In cutting-edge technology areas, changes are profound and varied, sometimes differing by design, making it difficult to pinpoint the issues. Many of these designs are custom-tailored for large system vendors’ internal use, who are trying to push performance limits for specific applications or data types. In such cases, the cost of re-tape-out is part of the budgeting process, which also makes the relevant data somewhat ambiguous.

Frank Schirrmeister, Executive Director of Strategic Projects and System Solutions at Synopsys, stated, “For re-tape-out situations, logical functionality remains the most prominent issue. According to the Siemens EDA/Wilson Research Group survey, 70% of re-tape-outs are due to design errors caused by specification changes. This means someone misunderstood the specification requirements and sounded the alarm, leading to 50% of designs undergoing a second round of design. Some large chip manufacturers actually plan for up to four re-tape-outs. So ultimately, this is just a matter of complexity.”

This also creates significant potential opportunities for EDA companies, especially those that integrate some form of AI into their tools and design processes.

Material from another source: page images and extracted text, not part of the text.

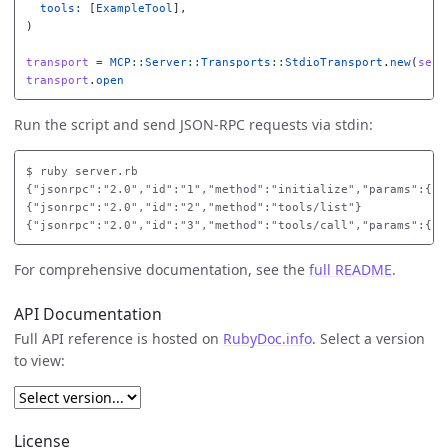
tools: 
[
ExampleTool
],
)
transport
=
MCP
::
Server
::
Transports
::
StdioTransport
.
new
(
serv
transport
.
open
Run the script and send JSON-RPC requests via stdin:
$
{"jsonrpc":"2.0","id":"1","method":"initialize","params":{"p
{"jsonrpc":"2.0","id":"2","method":"tools/list"}

For comprehensive documentation, see the
full README
.
API Documentation
Full API reference is hosted on
RubyDoc.info
. Select a version
to view:
License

“In generative AI, you have a ‘co-pilot’ to assist and create,” said Sassine Ghazi, CEO of Synopsys, during a keynote at the Synopsys Users Conference. “With the ‘co-pilot’ technology we developed in collaboration with Microsoft, you have a workflow assistant, knowledge assistant, and debugging assistant. You can train a junior engineer and an expert engineer in a faster, more modern, and more efficient way to interact with our products. Then comes the creative part. We collaborate with customers early on, from RTL code generation, testbench generation to test assertions, where you can have a ‘co-pilot’ to help you create parts of RTL, testbench documentation, and test assertions.”

In some cases, production efficiency has been reduced from taking days in the past to just minutes now. But with the advent of intelligent agent-based AI, the biggest benefits are still to come, fundamentally raising the abstraction level of the entire design and verification process.

“As AI continues to evolve, workflows will change accordingly,” Ghazi said. “Our stakeholders often ask me when we will see AI bring changes to the EDA market. I believe that this will not happen unless workflows change. Only when you can do certain things in a fundamentally different way, delivering products faster, more effectively, and more efficiently, will you see change. Now, in the era of intelligent agent-based AI, agent engineers will collaborate with human engineers to tackle this complexity and change workflows.”

Why the First Silicon Tape-Out Success Rate for Chips Has Significantly Decreased

Figure 3: The evolution from generative AI to agent-based AI.

(Image source: Synopsys)

Abstract Issues

Some of the biggest challenges engineers face in advanced design are understanding the dependencies among hundreds or even thousands of different elements in the design. In the past, one key solution was to achieve tighter integration between hardware and software. Today’s co-design may involve dozens or even hundreds of small chips that need to work independently and sometimes collaboratively. To understand all possible interactions, multi-physics simulations are required, not just hardware-software co-design, and co-design now also includes various types of interconnects, packaging, photonics, and in some cases, larger-scale system architectures.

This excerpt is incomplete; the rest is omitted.